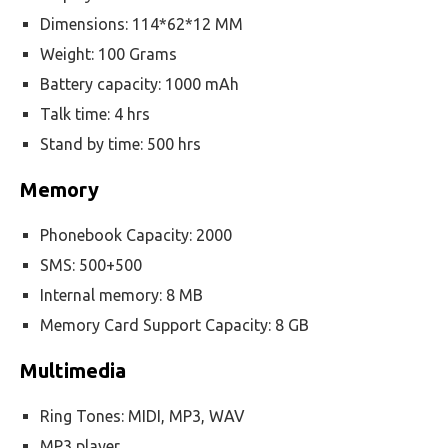
Dimensions: 114*62*12 MM
Weight: 100 Grams
Battery capacity: 1000 mAh
Talk time: 4 hrs
Stand by time: 500 hrs
Memory
Phonebook Capacity: 2000
SMS: 500+500
Internal memory: 8 MB
Memory Card Support Capacity: 8 GB
Multimedia
Ring Tones: MIDI, MP3, WAV
MP3 player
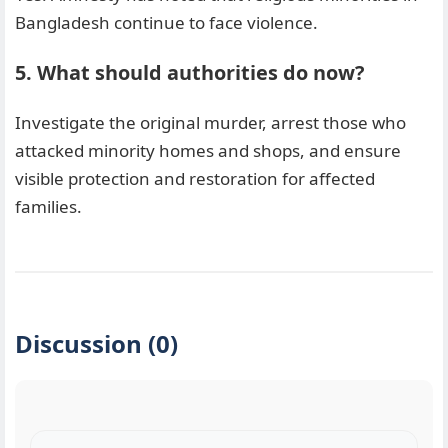
Bangladesh continue to face violence.
5. What should authorities do now?
Investigate the original murder, arrest those who
attacked minority homes and shops, and ensure
visible protection and restoration for affected
families.
Discussion (0)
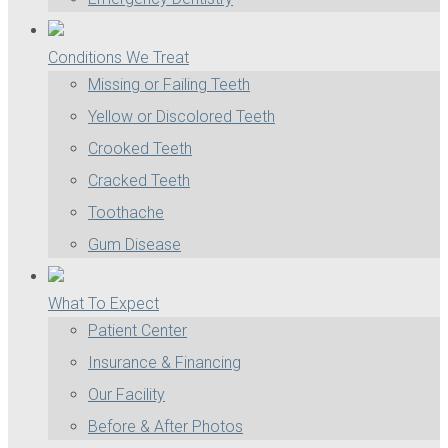
Conditions We Treat
Missing or Failing Teeth
Yellow or Discolored Teeth
Crooked Teeth
Cracked Teeth
Toothache
Gum Disease
What To Expect
Patient Center
Insurance & Financing
Our Facility
Before & After Photos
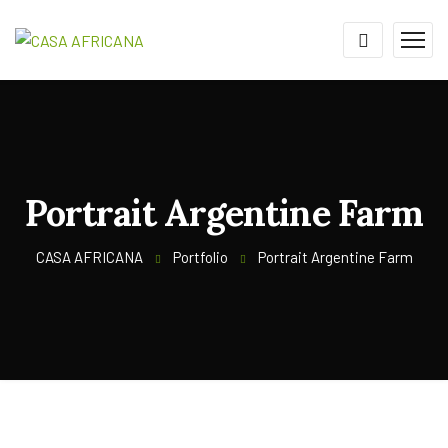
Portrait Argentine Farm
CASA AFRICANA
Portfolio
Portrait Argentine Farm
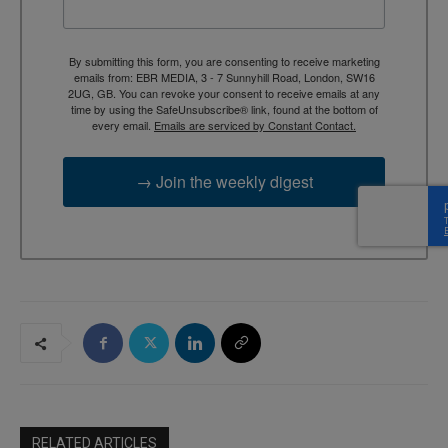
By submitting this form, you are consenting to receive marketing
emails from: EBR MEDIA, 3 - 7 Sunnyhill Road, London, SW16
2UG, GB. You can revoke your consent to receive emails at any
time by using the SafeUnsubscribe® link, found at the bottom of
every email.
Emails are serviced by Constant Contact.
→ Join the weekly digest
RELATED ARTICLES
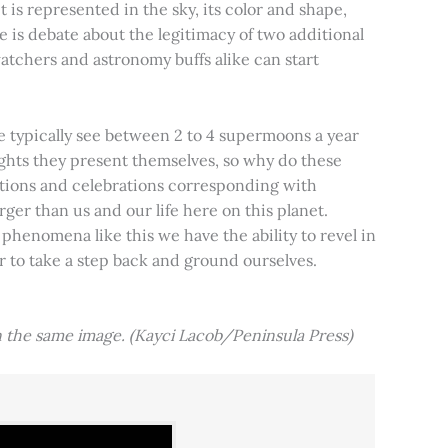
t is represented in the sky, its color and shape,
e is debate about the legitimacy of two additional
tchers and astronomy buffs alike can start
e typically see between 2 to 4 supermoons a year
nights they present themselves, so why do these
aditions and celebrations corresponding with
ger than us and our life here on this planet.
 phenomena like this we have the ability to revel in
er to take a step back and ground ourselves.
 the same image. (Kayci Lacob/Peninsula Press)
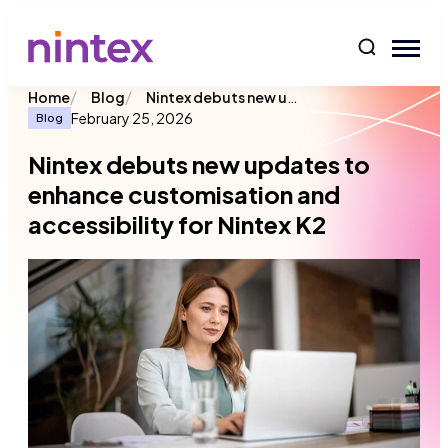
content
/
/
Nintex debuts new updates to enhance customisation and accessibility for Nintex K2
Home
Blog
February 25, 2026
Blog
Nintex debuts new updates to
enhance customisation and
accessibility for Nintex K2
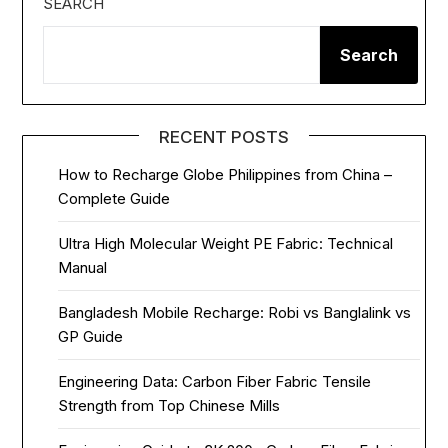
SEARCH
Search
RECENT POSTS
How to Recharge Globe Philippines from China –
Complete Guide
Ultra High Molecular Weight PE Fabric: Technical
Manual
Bangladesh Mobile Recharge: Robi vs Banglalink vs
GP Guide
Engineering Data: Carbon Fiber Fabric Tensile
Strength from Top Chinese Mills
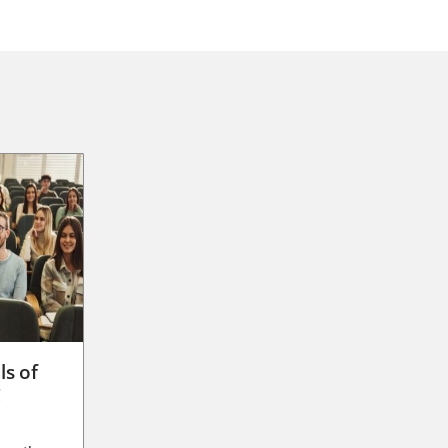
ls of
g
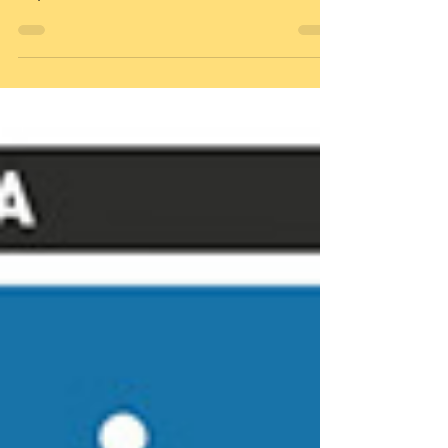
The Challenge Our fate as a species
depends on the state of our most
important habitat – land. Our future is
linked to the survival of...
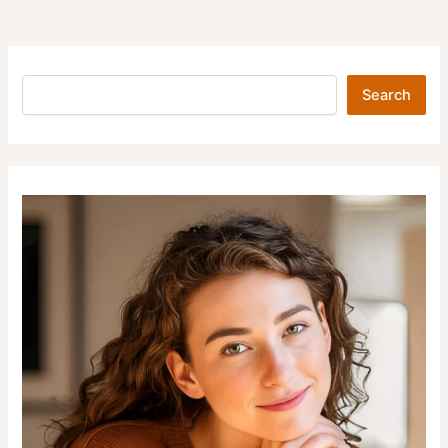
Search
Search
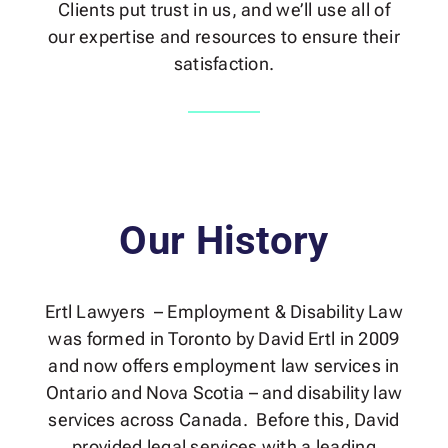
Clients put trust in us, and we’ll use all of
our expertise and resources to ensure their
satisfaction.
Our History
Ertl Lawyers – Employment & Disability Law
was formed in Toronto by David Ertl in 2009
and now offers employment law services in
Ontario and Nova Scotia – and disability law
services across Canada. Before this, David
provided legal services with a leading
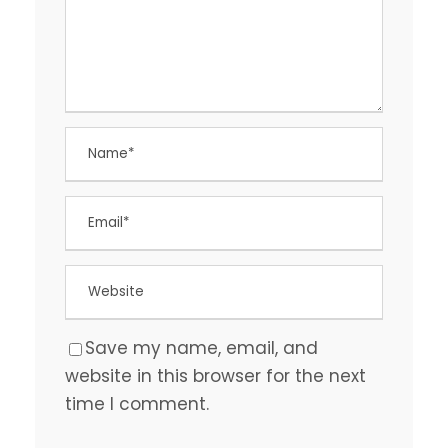
Save my name, email, and
website in this browser for the next
time I comment.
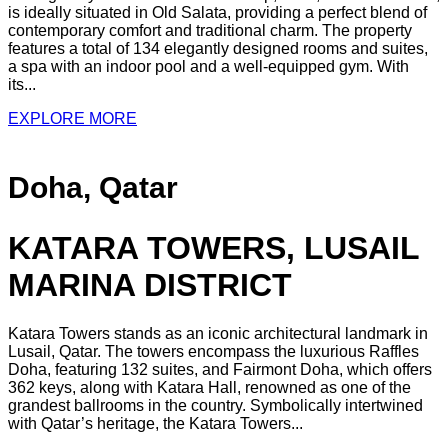
is ideally situated in Old Salata, providing a perfect blend of
contemporary comfort and traditional charm. The property
features a total of 134 elegantly designed rooms and suites,
a spa with an indoor pool and a well-equipped gym. With
its...
EXPLORE MORE
Doha, Qatar
KATARA TOWERS, LUSAIL
MARINA DISTRICT
Katara Towers stands as an iconic architectural landmark in
Lusail, Qatar. The towers encompass the luxurious Raffles
Doha, featuring 132 suites, and Fairmont Doha, which offers
362 keys, along with Katara Hall, renowned as one of the
grandest ballrooms in the country. Symbolically intertwined
with Qatar’s heritage, the Katara Towers...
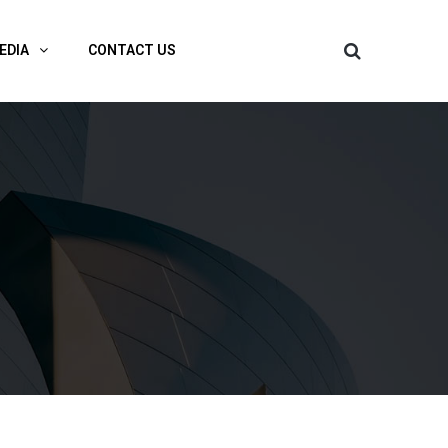
EDIA
CONTACT US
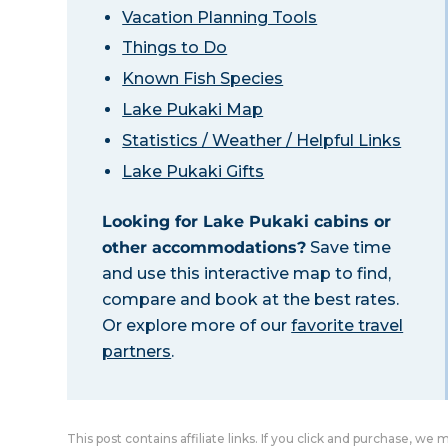
Vacation Planning Tools
Things to Do
Known Fish Species
Lake Pukaki Map
Statistics / Weather / Helpful Links
Lake Pukaki Gifts
Looking for Lake Pukaki cabins or
other accommodations?
Save time
and use this interactive map to find,
compare and book at the best rates.
Or explore more of our
favorite travel
partners
.
This post contains affiliate links. If you click and purchase, we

______

_Task objective_
Count up the lines above that include the string "updates" and report nothing but that number.

_Solution to the exercise_
2